EXERCISE AIM: What lines in the entries hold the string "agosto"? List them.

INPUT DATA:
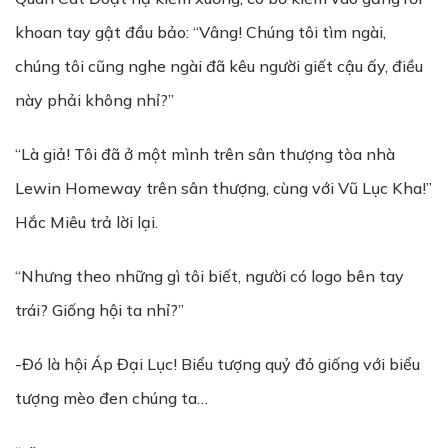
khoan tay gật đầu bảo: “Vâng! Chúng tôi tìm ngài,
chúng tôi cũng nghe ngài đã kêu người giết cậu ấy, điều
này phải không nhỉ?”
“Là giả! Tôi đã ở một mình trên sân thượng tòa nhà
Lewin Homeway trên sân thượng, cùng với Vũ Lục Kha!”
Hắc Miêu trả lời lại.
“Nhưng theo những gì tôi biết, người có logo bên tay
trái? Giống hội ta nhỉ?”
-Đó là hội Áp Đại Lục! Biểu tượng quỷ đỏ giống với biểu
tượng mèo đen chúng ta…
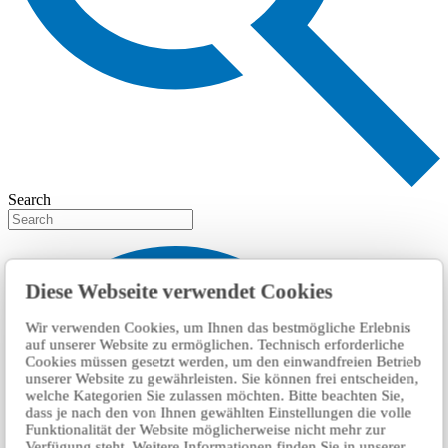
Search
Diese Webseite verwendet Cookies
Wir verwenden Cookies, um Ihnen das bestmögliche Erlebnis
auf unserer Website zu ermöglichen. Technisch erforderliche
Cookies müssen gesetzt werden, um den einwandfreien Betrieb
unserer Website zu gewährleisten. Sie können frei entscheiden,
welche Kategorien Sie zulassen möchten. Bitte beachten Sie,
dass je nach den von Ihnen gewählten Einstellungen die volle
Funktionalität der Website möglicherweise nicht mehr zur
Verfügung steht. Weitere Informationen finden Sie in unserer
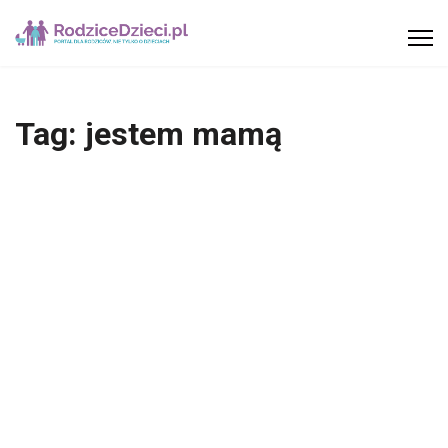
Tag:
jestem mamą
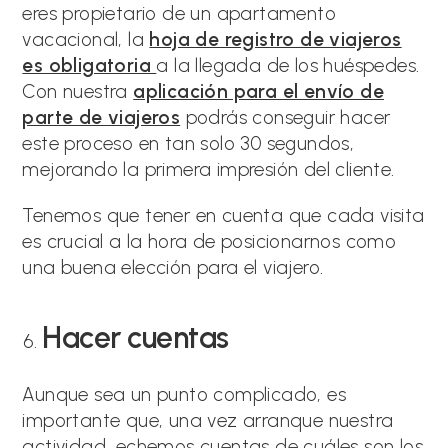
eres propietario de un apartamento
vacacional, la
hoja de registro de viajeros
es obligatoria
a la llegada de los huéspedes.
Con nuestra
aplicación para el envío de
parte de viajeros
podrás conseguir hacer
este proceso en tan solo 30 segundos,
mejorando la primera impresión del cliente.
Tenemos que tener en cuenta que cada visita
es crucial a la hora de posicionarnos como
una buena elección para el viajero.
Hacer cuentas
Aunque sea un punto complicado, es
importante que, una vez arranque nuestra
actividad, echemos cuentas de cuáles son los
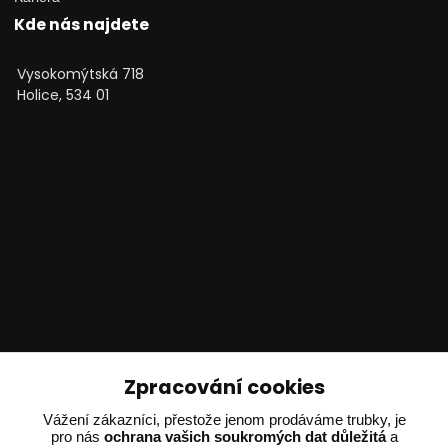
Kde nás najdete
Vysokomýtská 718
Holice, 534 01
Technické poradenství
Zpracování cookies
Ing. Adam Dvořák
Vážení zákazníci, přestože jenom prodáváme trubky, je
pro nás
ochrana vašich soukromých dat důležitá
a
+420 602 234 254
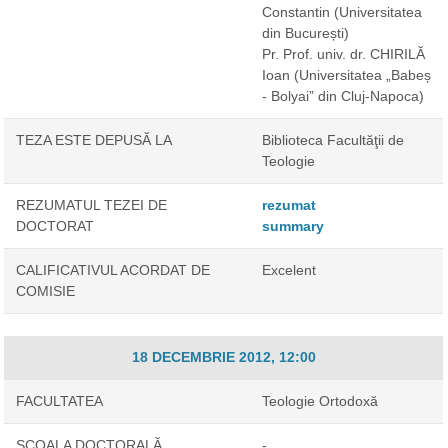
Constantin
(Universitatea
din București)
Pr. Prof. univ. dr. CHIRILĂ
Ioan
(Universitatea „Babeș
- Bolyai” din Cluj-Napoca)
TEZA ESTE DEPUSĂ LA
Biblioteca Facultăţii de
Teologie
REZUMATUL TEZEI DE
rezumat
DOCTORAT
summary
CALIFICATIVUL ACORDAT DE
Excelent
COMISIE
18 DECEMBRIE 2012, 12:00
FACULTATEA
Teologie Ortodoxă
ȘCOALA DOCTORALĂ
-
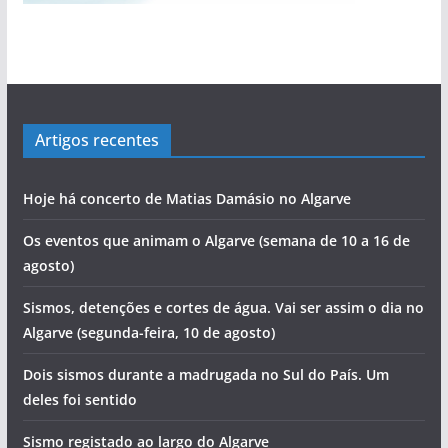
Artigos recentes
Hoje há concerto de Matias Damásio no Algarve
Os eventos que animam o Algarve (semana de 10 a 16 de
agosto)
Sismos, detenções e cortes de água. Vai ser assim o dia no
Algarve (segunda-feira, 10 de agosto)
Dois sismos durante a madrugada no Sul do País. Um
deles foi sentido
Sismo registado ao largo do Algarve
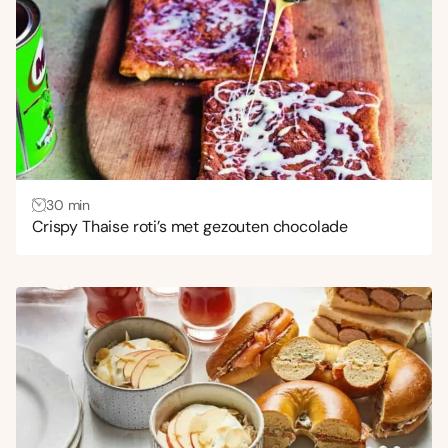
30 min
Crispy Thaise roti’s met gezouten chocolade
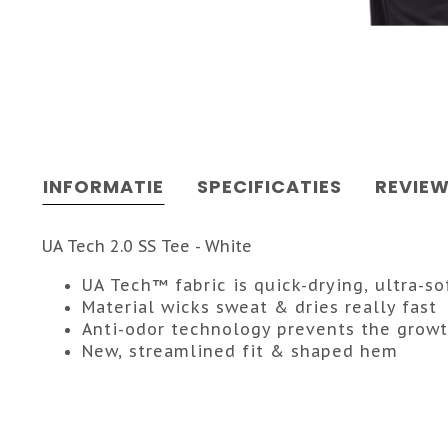
INFORMATIE
SPECIFICATIES
REVIE
UA Tech 2.0 SS Tee - White
UA Tech™ fabric is quick-drying, ultra-s
Material wicks sweat & dries really fast
Anti-odor technology prevents the growt
New, streamlined fit & shaped hem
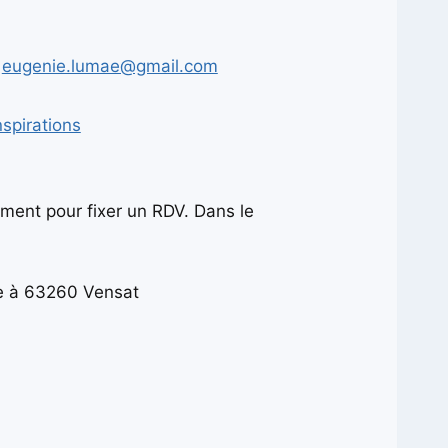
à
eugenie.lumae@gmail.com
spirations
ment pour fixer un RDV. Dans le
se à 63260 Vensat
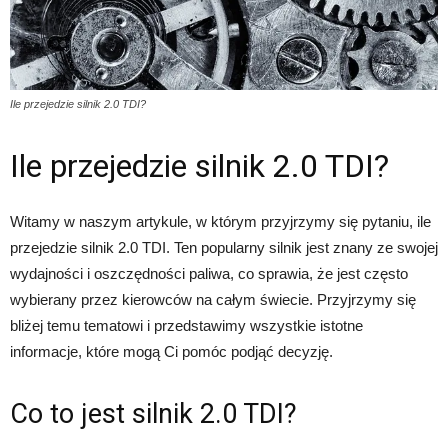
Ile przejedzie silnik 2.0 TDI?
Ile przejedzie silnik 2.0 TDI?
Witamy w naszym artykule, w którym przyjrzymy się pytaniu, ile
przejedzie silnik 2.0 TDI. Ten popularny silnik jest znany ze swojej
wydajności i oszczędności paliwa, co sprawia, że jest często
wybierany przez kierowców na całym świecie. Przyjrzymy się
bliżej temu tematowi i przedstawimy wszystkie istotne
informacje, które mogą Ci pomóc podjąć decyzję.
Co to jest silnik 2.0 TDI?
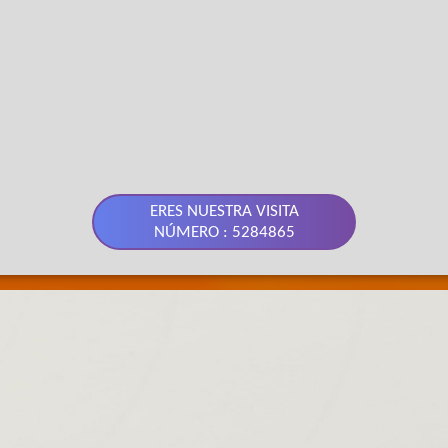
ERES NUESTRA VISITA
NÚMERO : 5284865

EXERCISE SOLUTION:
agosto)
Algarve (segunda-feira, 10 de agosto)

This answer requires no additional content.